→ Your objective:
Looking through the listing that follows, count every line with the string "prueba" and state the number alone.

━━━━━ Data to examine

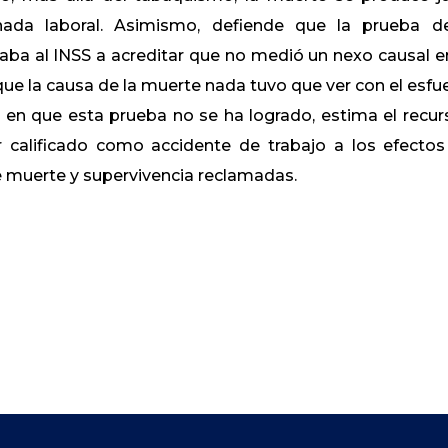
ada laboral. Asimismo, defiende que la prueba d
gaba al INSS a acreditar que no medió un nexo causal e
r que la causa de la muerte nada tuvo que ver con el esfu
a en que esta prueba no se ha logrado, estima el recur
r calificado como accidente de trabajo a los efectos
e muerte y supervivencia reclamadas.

━━━━━━━━━━
━━━━━ Data to examine

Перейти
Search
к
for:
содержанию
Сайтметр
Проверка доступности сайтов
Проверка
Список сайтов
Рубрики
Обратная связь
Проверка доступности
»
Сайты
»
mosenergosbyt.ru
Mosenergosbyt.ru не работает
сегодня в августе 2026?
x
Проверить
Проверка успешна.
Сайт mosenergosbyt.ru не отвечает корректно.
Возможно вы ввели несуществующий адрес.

━━━━━━━━━━
━━━━━ Data to examine

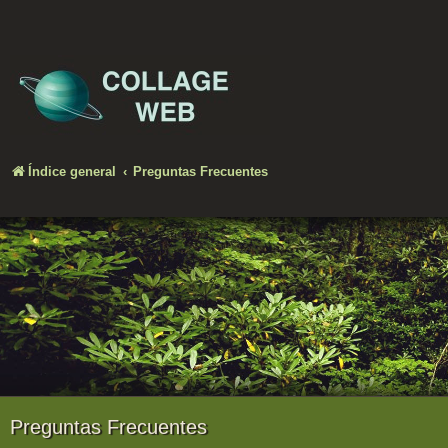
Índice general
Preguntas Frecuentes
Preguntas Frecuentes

━━━━━━━━━━

→ Response box:
2